Bu bölüm ilk olarak 2013 senesinde İstanbul'da basılan TDV İslâm Ansiklopedisi’nin 44. cildinde, 227-231 numaralı sayfalarda yer almıştır. Matbu nüshayı pdf dosyası olarak indirmek için tıklayınız.


TÜRKİYE DİYANET VAKFI
İSLAM ANSİKLOPEDİSİ
İlgili resim

23 Aralık 2019 Pazartesi

RİYÂZÜ'S SÂLİHÎN'DEN HADİS-İ ŞERİFLER ♥ ✿ܓ ♥ GÜÇSÜZ MÜSLÜMANLAR İLE FAKİRLERİN ve ADI SANI ANILMAYANLARIN DEĞERİ (3)

RİYÂZÜ'S SÂLİHÎN

GÜÇSÜZ MÜSLÜMANLAR İLE FAKİRLERİN ve

ADI SANI ANILMAYANLARIN DEĞERİ (3)

32

باب فضل ضعفة المسلمين والفقراء والخاملين


     260. Üsâme radıyallahu anh’den rivayet edildiğine göre Peygamber aleyhisselâm şöyle buyurdu:
     “Cennetin kapısında durup baktım. Bir de gördüm ki, içeri girenlerin çoğu yoksullardı. Zenginler ise hesap görmek için alıkonulmuştu. Cehennemlik olduğu kesinleşenlerin de ateşe girmesi emrolunmuştu.
     Cehennemin de kapısında durup baktım. Bir de gördüm ki, cehenneme girenlerin çoğu kadınlardı.”
Buhârî, Rikak 51, Nikâh 87;
Müslim, Zikir 93
  • Açıklamalar:
     Peygamber Efendimiz, bu hadiste görüldüğü gibi, cennet veya cehennem hayatına dair bilgiler vermiştir. Müstakbel hayatımıza dair bu enteresan bilgiler bizi şaşırtabilir ve “Resûl-i Ekrem’in bahsettiği bu olay ne zaman oldu? Daha kıyamet kopmadı ki! İnsanlar mahşerde toplanıp hesaba çekilmedi ki!” diye düşünmeye sevk edebilir.
     Şunu hiçbir zaman unutmamak gerekir:
     Bize bu bilgileri veren bir peygamberdir. Hiç kimsenin sahip olamayacağı bilgi edinme yollarına ve imkânlarına sahiptir. Allah Teâlâ ile kendisi arasında vahiy dediğimiz bir bilgi ağı vardır. Bu suretle o, insanların ulaşamayacağı bilgilere kolaylıkla erişir. Mi’rac olayı üzerinde dikkatle düşünülürse, Peygamber Efendimiz’in bu nevi bilgileri nasıl elde ettiği daha kolay anlaşılır. İleride meydana gelecek olayları Peygamber’ine şimdiden göstermek Allah Teâlâ için elbette bir problem değildir.
     Hadîs-i şerîfin fakirlere verdiği müjde ne kadar sevindirici ve gönül okşayıcıdır!.. Yoksulluğun ateşten gömleğine katlanan, hâlinden şikayet etmediği gibi isyana da kalkışmayan gani gönüllü fukarâya ne mutlu!..
     Yalnız müjdenin câzibesine kapılıp da eldeki sermayeyi büsbütün yele vermemek lâzım.
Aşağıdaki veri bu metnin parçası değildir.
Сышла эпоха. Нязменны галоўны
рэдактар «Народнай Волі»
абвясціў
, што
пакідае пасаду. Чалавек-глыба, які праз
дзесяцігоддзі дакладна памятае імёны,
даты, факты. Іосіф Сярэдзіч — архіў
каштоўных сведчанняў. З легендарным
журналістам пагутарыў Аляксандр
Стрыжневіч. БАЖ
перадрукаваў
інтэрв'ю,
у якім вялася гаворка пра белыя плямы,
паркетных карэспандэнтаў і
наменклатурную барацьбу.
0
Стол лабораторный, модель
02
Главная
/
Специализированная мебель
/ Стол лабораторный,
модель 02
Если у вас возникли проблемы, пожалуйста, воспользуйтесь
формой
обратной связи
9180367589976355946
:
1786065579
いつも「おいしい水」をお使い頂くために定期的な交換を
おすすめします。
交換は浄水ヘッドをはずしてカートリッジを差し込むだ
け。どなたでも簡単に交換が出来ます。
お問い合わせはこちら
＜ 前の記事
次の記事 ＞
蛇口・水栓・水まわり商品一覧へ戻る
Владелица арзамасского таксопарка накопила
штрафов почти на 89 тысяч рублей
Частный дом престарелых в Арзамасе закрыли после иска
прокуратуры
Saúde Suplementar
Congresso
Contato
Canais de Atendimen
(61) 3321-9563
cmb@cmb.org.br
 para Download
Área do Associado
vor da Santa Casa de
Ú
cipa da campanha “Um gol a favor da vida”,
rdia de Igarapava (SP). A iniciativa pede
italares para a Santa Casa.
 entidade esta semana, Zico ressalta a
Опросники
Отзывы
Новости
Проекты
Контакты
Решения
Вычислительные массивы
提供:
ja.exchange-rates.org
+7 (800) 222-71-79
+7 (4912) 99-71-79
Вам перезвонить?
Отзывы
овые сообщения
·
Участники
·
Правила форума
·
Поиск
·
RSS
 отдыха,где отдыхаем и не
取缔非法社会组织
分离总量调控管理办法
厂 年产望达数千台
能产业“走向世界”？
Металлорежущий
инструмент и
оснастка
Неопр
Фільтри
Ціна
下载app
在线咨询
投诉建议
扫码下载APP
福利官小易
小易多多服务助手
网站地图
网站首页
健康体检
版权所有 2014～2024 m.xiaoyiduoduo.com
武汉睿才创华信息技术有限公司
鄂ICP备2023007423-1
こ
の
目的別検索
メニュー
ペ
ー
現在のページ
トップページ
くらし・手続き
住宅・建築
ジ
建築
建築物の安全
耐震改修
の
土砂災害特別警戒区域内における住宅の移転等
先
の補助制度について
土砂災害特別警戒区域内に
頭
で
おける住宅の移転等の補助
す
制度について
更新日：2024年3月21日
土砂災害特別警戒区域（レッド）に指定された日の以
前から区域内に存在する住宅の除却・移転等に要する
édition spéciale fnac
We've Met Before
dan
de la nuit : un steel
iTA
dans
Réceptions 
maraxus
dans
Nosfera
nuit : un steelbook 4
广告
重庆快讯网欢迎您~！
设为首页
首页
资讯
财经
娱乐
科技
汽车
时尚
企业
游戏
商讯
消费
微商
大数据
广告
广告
Cennete girenlerin çoğunun fakir olduğunu öğrendik. Ama bu durum, dinimize göre fakirliğin mutlak surette zenginlikten üstün olduğunu göstermez. İlâhî emirlere uymayan bir fakirin İslâm’da hiçbir değeri yoktur. Fakiri değerli kılan, hâline sabretmesidir; Allah’ın verdiğine şükretmesidir; ibadetlerini ve görevlerini yerli yerince yapmasıdır.
     Zenginliğin de tıpkı fakirlik gibi bir imtihan yolu olduğu unutulmamalıdır. Zenginlik çoğu zaman insanları azdırır ve dinin tavsiye ettiği orta yoldan uzaklaştırır. Fakir yokluk çeker ama, zenginlerin düştüğü kötülüklerden, azıp sapmalardan da korunmuş olur. Bu sebeple fakir, içinde bulunduğu durumun kendisi için daha hayırlı olabileceğini düşünerek hâline şükretmelidir.
     Hadisi Şerif'de fakirlere deniyor ki; şayet hâline sabreder ve Allah’ın rızâsını kazanmaya gayret edersen, cenneti zenginlerden daha kolay kazanırsın. Gösterdiğin bu uysallığın, sabır ve tahammülün mükâfatı olarak da onlardan önce cennete girersin...
     Zengin müslümanlara da birtakım görevler düşmektedir. Fakirlere kol kanat germek, yoksulluğun korkunç alevi ile daha fazla kavrulmalarına meydan vermemek, fukaralığın sonucu olarak günah ve isyan bataklığına yuvarlanmalarına engel olmak bu görevlerin başlıcasıdır.
     Aslına bakılırsa zenginin fakire yaptığı yardım, kendisine yaptığı yardım demektir. Çünkü zengin, yaptığı bu yardımla fakirin mânen güçlü olan elinden tutmakta ve o güçlü ellerin himmetiyle cennete doğru uçup gitmektedir. Bu sebeple zengin fakire kol kanat gererken, onu, sâyesinde cennete varacağı ve Allah’ın rızâsını kazanacağı bir vesile olarak görmelidir. Zira yaşadıkları bölgede fakirler olmasaydı, zenginler zekâtlarını vermek için kimbilir ne zorluklar çekeceklerdi! Üstelik insanlara yardım etmenin o doyumsuz zevkini tadamayacaklardı.
     Hadîs-i şerîfte bir hususa daha dikkatimiz çekiliyor. Zenginler fakirlerle birlikte cennete giremeyeceklerdir. Zira onlar dünyada refah içinde yaşamanın karşılığı olarak servetlerini nereden kazanıp nereye harcadıklarının hesabını vereceklerdir. Bu hesaptan sonra alnı ak olanlar cennete, olmayanlar ise cezalarını çekmek üzere cehenneme gideceklerdir. Şüphe yok ki, mahşerde hesaba çekilmek üzere beklemek, hayâl bile edilemeyecek kadar korkunç ve dayanılmaz bir işkencedir.
     Bir hadîs-i şerîfte zenginlerin fakirlerden yarım gün sonra, yani dünya hesabıyla beş yüz sene sonra cennete girebilecekleri bildiriliyor (Tirmizî, Zühd 37). Şayet insan sırf zenginliğinden dolayı hesap vermek üzere fakirlerden beş yüz yıl sonra cennete girebilecekse, demekki varlıklı olmak o kadar imrenilecek bir şey değildir.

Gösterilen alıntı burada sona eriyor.